College budgets set to be slashed

May 21, 2004

Colleges could face savage funding cuts next year to plug a shortfall of up to £500 million in the overall further education budget. And the bulk of the cuts may hit courses designed to widen access to higher education.

The Times Higher has learnt that cuts of between 2 per cent and 10 per cent in college budgets are being discussed by learning and skills councils. The total budget for English colleges is £5 billion, implying a national cut of between £100 million and £500 million.

The national Learning and Skills Council's funding guidance for 2004-05 states that it is unable to fund colleges' planned intakes.

The guidance, published last week, says that "because of the level of non-priority activity being purchased, the LSC is unable to fund the proposed increases in priority activity that will count towards targets".

There is therefore a need for "significant redistribution in the mix of provision".

Local LSCs have told college heads that recruitment will need to be scaled down on courses that do not contribute to the priority skills strategy targets to boost basic and lower-level training.

The Association of Colleges said that non-priority higher education access courses, which are a popular route into university for many mature students, would be badly hit. About 40,000 students enrol on access courses each year and about 15,000 progress to higher education.

Non-priority A-level provision might also be at risk, according to the AoC.

Colleges teach about a third of all A-level students and 40 per cent of their 16 to 19-year-old students go on to higher education courses.

The association estimated that 70,000 places for adults in further education had already been lost this year.

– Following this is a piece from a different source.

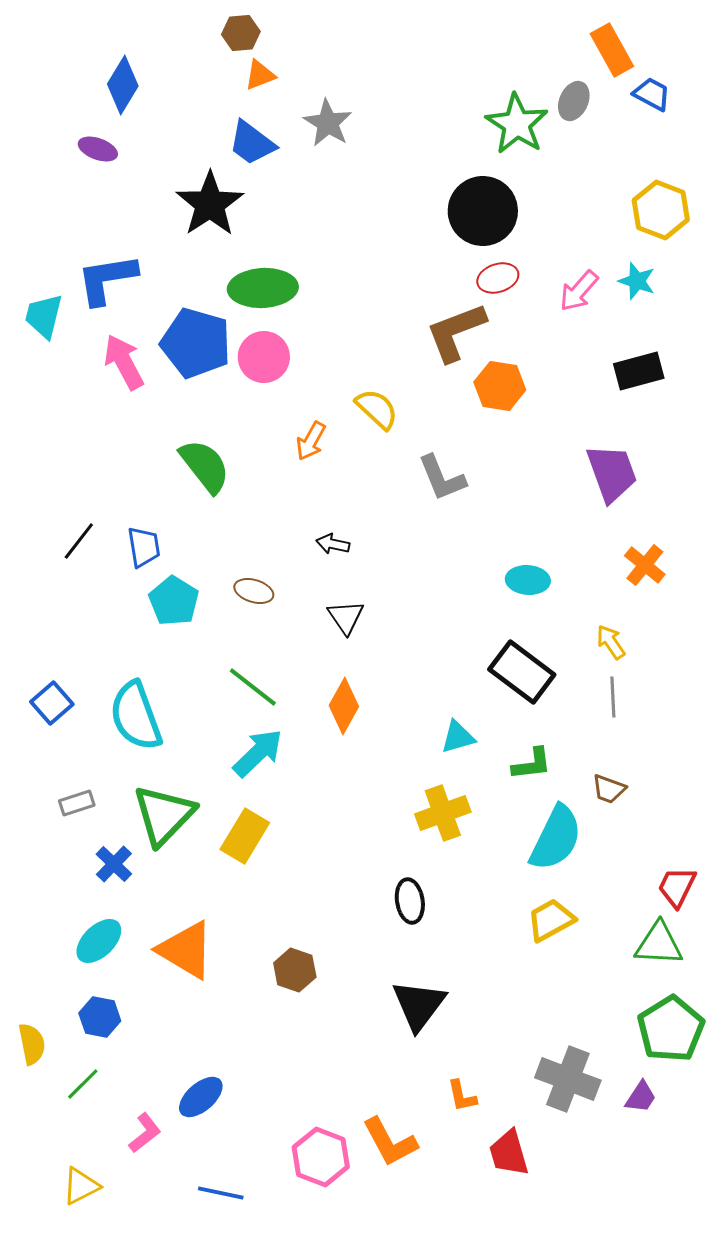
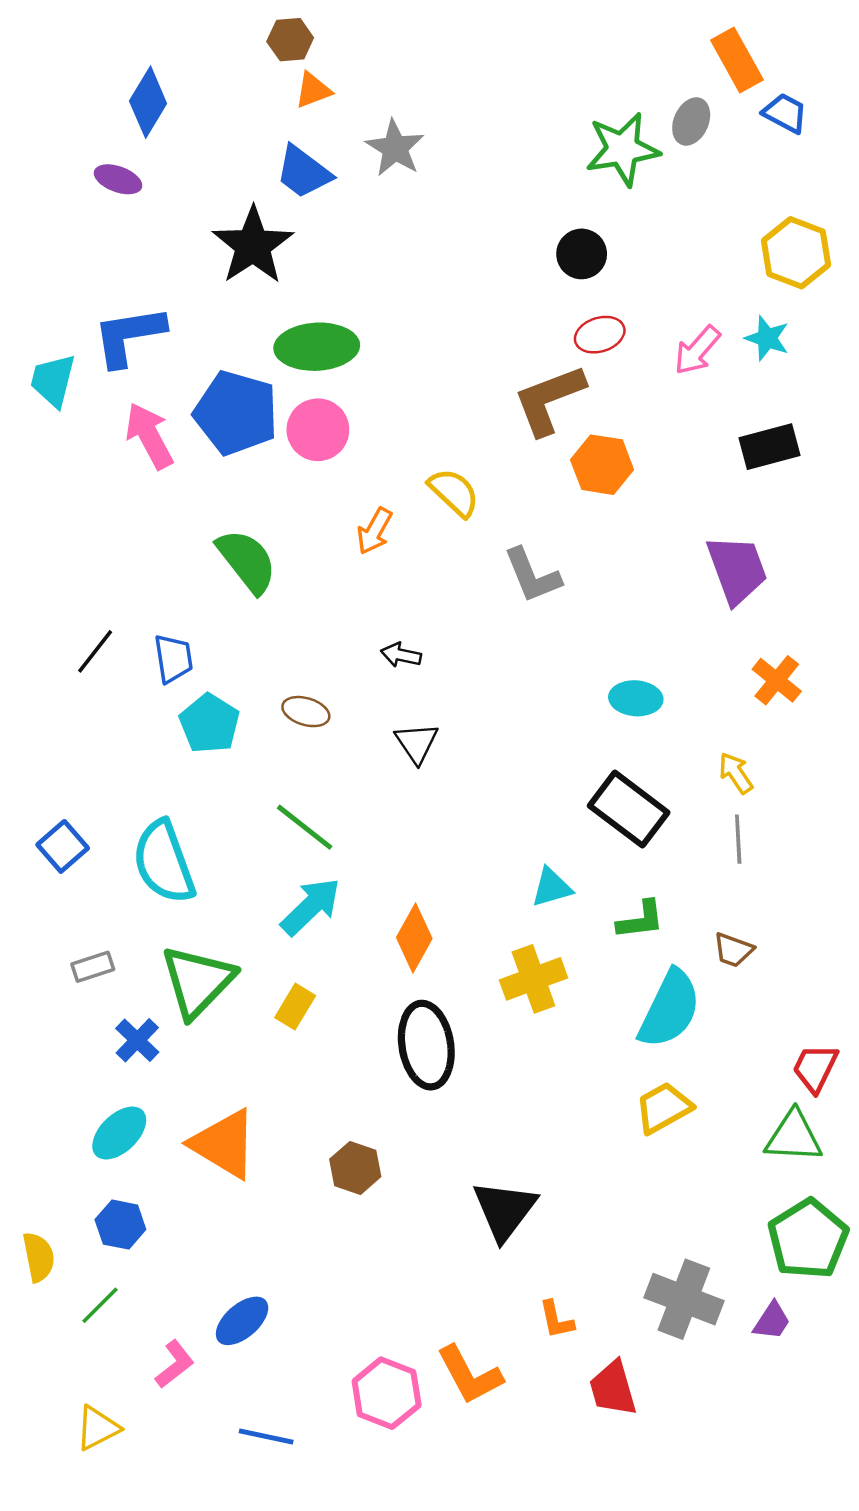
green star: (517, 124) -> (623, 149), turned 30
black circle: (483, 211) -> (582, 254), size x0.6
orange diamond: (344, 706) -> (414, 938), moved
yellow rectangle: (245, 836) -> (295, 1007), size x0.7
black ellipse: (410, 901) -> (426, 1045), moved, size x1.6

The AoC said it was furious that a warning it had given the LSC last year, that there was a mismatch between expansion plans and the resources available, had fallen on deaf ears. John Brennan, AoC chief executive, said: "The AoC has pointed out to government the disparity between its ambitions to drive up skills levels and the resources available."

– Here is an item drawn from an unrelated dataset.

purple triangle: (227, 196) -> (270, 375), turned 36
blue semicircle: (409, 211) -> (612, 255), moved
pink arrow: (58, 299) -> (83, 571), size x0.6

Michael Thrower, principal of Northbrook College and chairman of the Mixed Economy Group of further and higher education colleges, said: "If the LSC is in that position, then the government's whole policy of getting more people into higher education would be put at risk."

Barbara Field, principal of Harrow College, said her institution was facing cuts of about £70,000 next year, and that the LSC's "horsetrading" was likely to result in her having to significantly reduce numbers on access to higher education courses.

An AoC lobby of parliament was held on Wednesday. The association also unveiled a list of famous former college students who have lent their support to the further education sector.

Mark Haysom, chief executive of the LSC, said the sector was educating and training the highest number of 16 to 18-year-olds since the mid-1980s. He said that the LSC was funding more than 4 million learners through further education, more than ever before.

He added: "If we are to deliver all this effectively, we need to ensure that our finite resources are invested to best effect."

An LSC spokeswoman added that it was "in discussions with the Department for Education and Skills about budgets".